◆ **Your task**
Print word for word the first line of the listing below and every line after it, through the line with "Enfin, ça c’est". Leave out the pictures and the rest.

◆ **Data section**
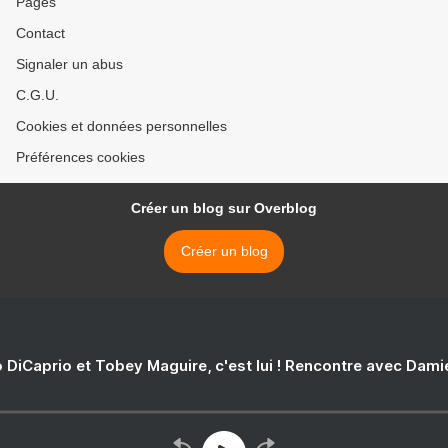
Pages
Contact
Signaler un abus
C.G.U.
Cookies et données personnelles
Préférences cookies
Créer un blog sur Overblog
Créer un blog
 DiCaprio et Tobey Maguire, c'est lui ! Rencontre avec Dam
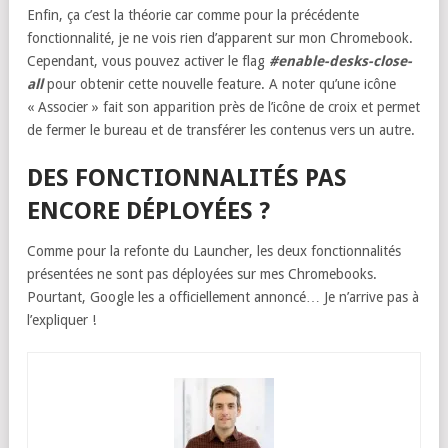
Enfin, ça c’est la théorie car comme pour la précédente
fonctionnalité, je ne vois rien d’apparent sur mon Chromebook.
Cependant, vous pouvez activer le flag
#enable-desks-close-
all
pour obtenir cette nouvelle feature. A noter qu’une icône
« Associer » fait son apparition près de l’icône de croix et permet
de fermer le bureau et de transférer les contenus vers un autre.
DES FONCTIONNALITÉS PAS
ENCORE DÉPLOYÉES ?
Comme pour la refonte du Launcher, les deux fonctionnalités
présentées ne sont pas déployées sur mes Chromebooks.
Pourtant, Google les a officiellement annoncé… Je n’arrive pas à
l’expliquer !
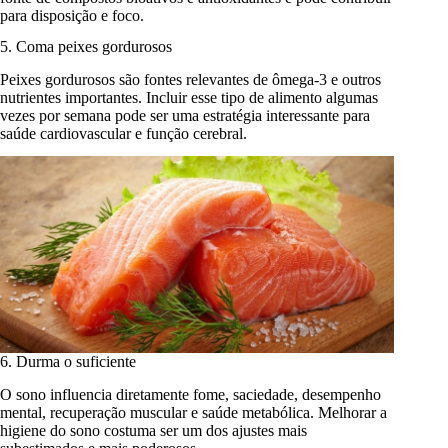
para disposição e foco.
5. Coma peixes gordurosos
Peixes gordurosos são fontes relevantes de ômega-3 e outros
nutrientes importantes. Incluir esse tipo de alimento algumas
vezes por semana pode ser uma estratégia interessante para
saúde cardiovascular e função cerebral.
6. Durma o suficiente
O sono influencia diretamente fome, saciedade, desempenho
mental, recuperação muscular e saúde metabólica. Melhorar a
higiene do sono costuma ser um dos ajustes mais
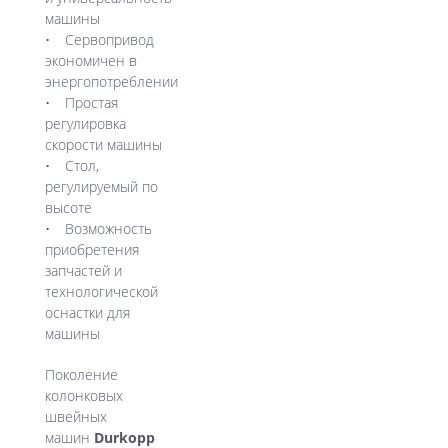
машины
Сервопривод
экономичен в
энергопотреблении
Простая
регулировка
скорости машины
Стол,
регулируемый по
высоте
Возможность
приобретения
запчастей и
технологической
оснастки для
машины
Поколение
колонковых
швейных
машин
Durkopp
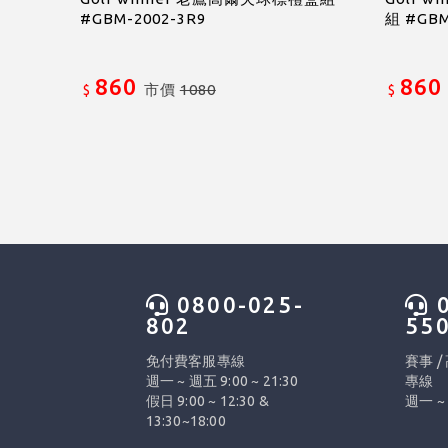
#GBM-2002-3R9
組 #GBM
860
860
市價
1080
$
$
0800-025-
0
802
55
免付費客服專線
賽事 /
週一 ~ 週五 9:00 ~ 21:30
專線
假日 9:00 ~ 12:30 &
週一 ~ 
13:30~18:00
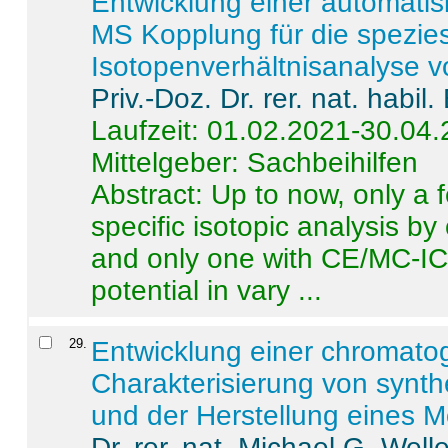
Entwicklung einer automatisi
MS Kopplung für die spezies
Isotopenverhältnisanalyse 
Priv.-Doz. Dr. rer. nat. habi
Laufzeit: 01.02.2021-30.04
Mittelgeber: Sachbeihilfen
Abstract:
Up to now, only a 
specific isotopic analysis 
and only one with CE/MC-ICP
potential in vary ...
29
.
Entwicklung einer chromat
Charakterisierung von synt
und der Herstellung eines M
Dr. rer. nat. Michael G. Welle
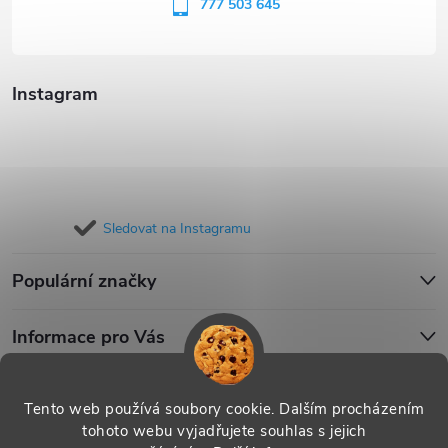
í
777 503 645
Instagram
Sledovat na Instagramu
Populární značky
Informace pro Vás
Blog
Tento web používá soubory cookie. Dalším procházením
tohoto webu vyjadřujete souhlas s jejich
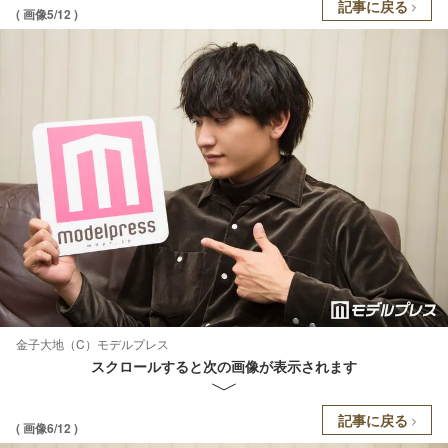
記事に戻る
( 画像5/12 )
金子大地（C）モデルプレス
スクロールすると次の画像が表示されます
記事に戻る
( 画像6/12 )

◆ **Response to the exercise**
Pages
Contact
Signaler un abus
C.G.U.
Cookies et données personnelles
Préférences cookies
Créer un blog sur Overblog
Créer un blog
 DiCaprio et Tobey Maguire, c'est lui ! Rencontre avec Dam
Enfin, ça c’est la théorie car comme pour la précédente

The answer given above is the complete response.